The U.S. postal system did not expect email to disrupt its business as radically as it has. Similarly, I am optimistic that new technologies will take hold among nonconsumers, and eventually even the mainstream will be hard pressed to ignore their success. I will not be surprised if online learning becomes so good and so inexpensive that community leaders will rent lovely spaces, hire caring adults, organize some athletics, and snap the online curriculum into these brick and mortar environments, allowing for the flooding of the landscape with revolutionarily affordable private schools.
Yes, the gloomy statistics about school failure abound and a perma-state of crisis seems unending.
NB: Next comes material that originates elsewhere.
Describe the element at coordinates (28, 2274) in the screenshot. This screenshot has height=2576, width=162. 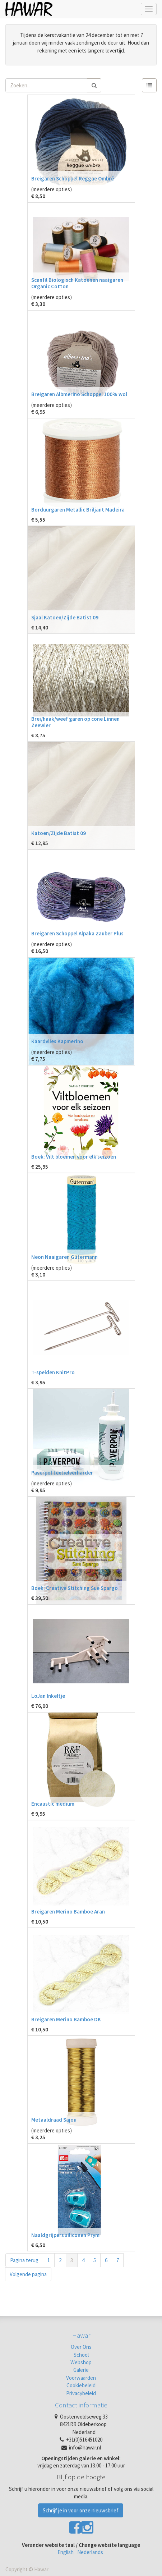 I see `Volgende pagina` at that location.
But amidst it all, disruptive technologies are starting to burst forth across the system with a momentum that might be unstoppable.
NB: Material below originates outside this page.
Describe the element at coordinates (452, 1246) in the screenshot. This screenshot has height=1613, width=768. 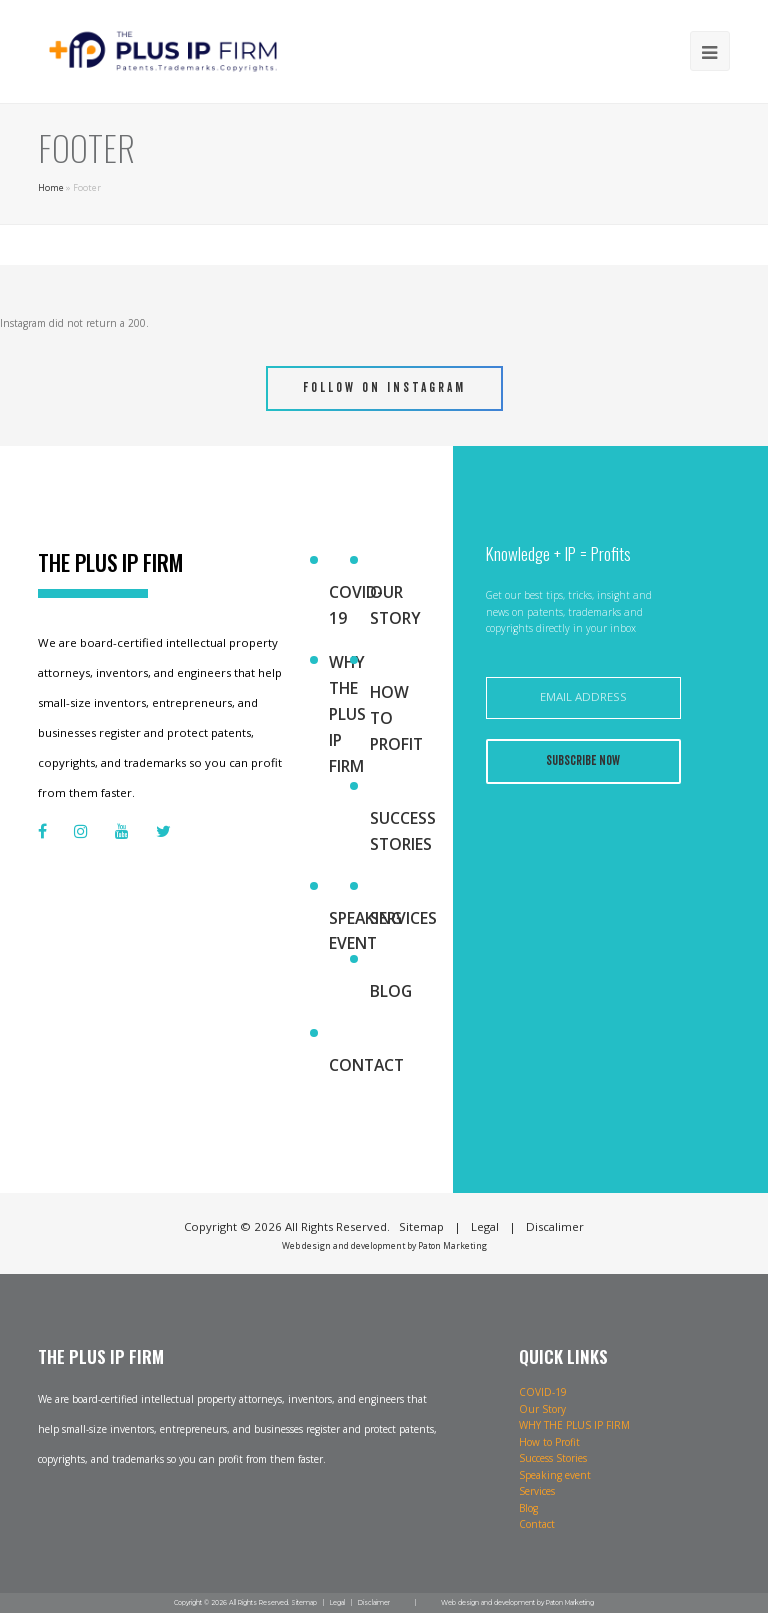 I see `Paton Marketing` at that location.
Similarly, Paul E. Peterson writes ('Let’s Teach Math to the Talented Online'):
Let’s create outstanding courses online, led by the country’s best algebra, geometry, trigonometry, and calculus teachers, and backed up by sophisticated ancillary material. Schools could then access these materials and redeploy their (less qualified) teachers as classroom coaches that support the online instruction. Each student can learn at the level and pace appropriate to their situation.
Trying to improve the desperate situation school by school by encouraging talented mathematicians to go into the teaching profession will take too long and cost too much.
Bill Gates said the best college courses will be offered online within 5 years. If that is so, then there is no reason the best middle school and high school math courses cannot also be offered online. I hope Joel Klein -- or one of his competitors -- finds a way to get this done.